▶ _Data for review_:
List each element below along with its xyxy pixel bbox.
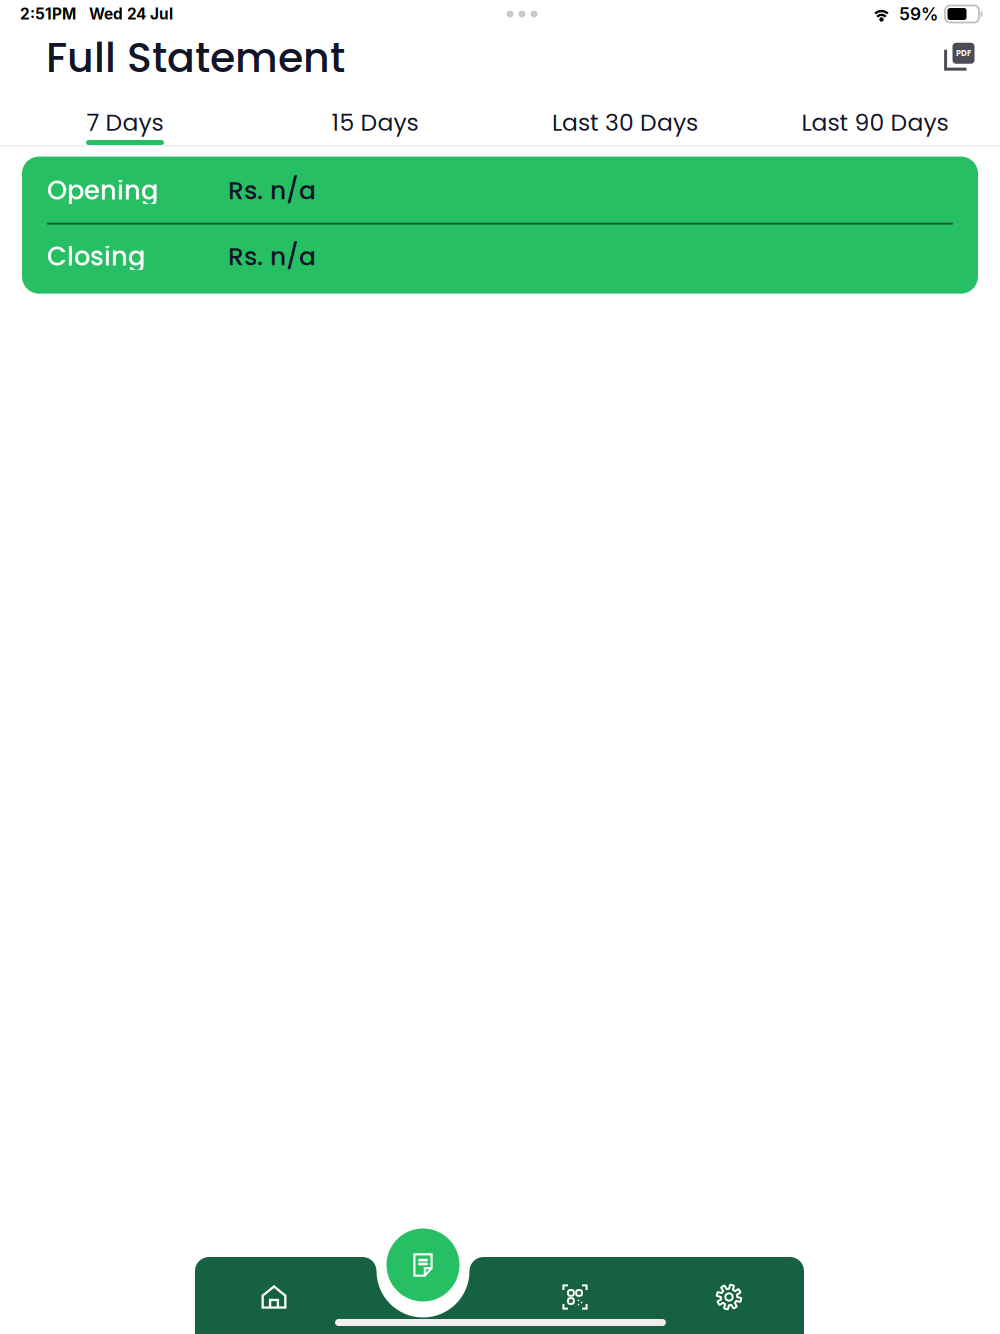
button[interactable]: Home — [236, 1271, 312, 1323]
button[interactable]: New statement — [386, 1228, 460, 1302]
staticText: PDF — [956, 48, 971, 59]
staticText: Wed 24 Jul — [89, 5, 173, 23]
staticText: Full Statement — [46, 29, 345, 86]
button[interactable]: Settings — [691, 1271, 767, 1323]
staticText: 15 Days — [332, 106, 418, 139]
staticText: Last 30 Days — [552, 106, 698, 139]
staticText: Closing — [47, 239, 145, 275]
button[interactable]: 15 Days — [250, 93, 500, 145]
staticText: Opening — [47, 173, 158, 209]
button[interactable]: Last 30 Days — [500, 93, 750, 145]
button[interactable]: Export as PDF — [938, 36, 982, 80]
staticText: Last 90 Days — [802, 106, 948, 139]
staticText: Rs. n/a — [228, 239, 316, 274]
button[interactable]: Last 90 Days — [750, 93, 1000, 145]
staticText: 59% — [899, 4, 938, 24]
button[interactable]: Scan QR code — [537, 1271, 613, 1323]
staticText: 2:51PM — [20, 5, 76, 23]
button[interactable]: 7 Days — [0, 93, 250, 145]
staticText: 7 Days — [86, 106, 164, 139]
staticText: Rs. n/a — [228, 173, 316, 208]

▶ _What to do_: Every entry must be reproduced exactly, with the images left out.

▶ _Written answer_:
List each element below along with its xyxy pixel bbox.
button[interactable]: Home — [236, 1271, 312, 1323]
button[interactable]: New statement — [386, 1228, 460, 1302]
staticText: PDF — [956, 48, 971, 59]
staticText: Wed 24 Jul — [89, 5, 173, 23]
staticText: Full Statement — [46, 29, 345, 86]
button[interactable]: Settings — [691, 1271, 767, 1323]
staticText: 15 Days — [332, 106, 418, 139]
staticText: Last 30 Days — [552, 106, 698, 139]
staticText: Closing — [47, 239, 145, 275]
button[interactable]: 15 Days — [250, 93, 500, 145]
staticText: Opening — [47, 173, 158, 209]
button[interactable]: Last 30 Days — [500, 93, 750, 145]
button[interactable]: Export as PDF — [938, 36, 982, 80]
staticText: Last 90 Days — [802, 106, 948, 139]
staticText: Rs. n/a — [228, 239, 316, 274]
button[interactable]: Last 90 Days — [750, 93, 1000, 145]
staticText: 59% — [899, 4, 938, 24]
button[interactable]: Scan QR code — [537, 1271, 613, 1323]
staticText: 2:51PM — [20, 5, 76, 23]
button[interactable]: 7 Days — [0, 93, 250, 145]
staticText: 7 Days — [86, 106, 164, 139]
staticText: Rs. n/a — [228, 173, 316, 208]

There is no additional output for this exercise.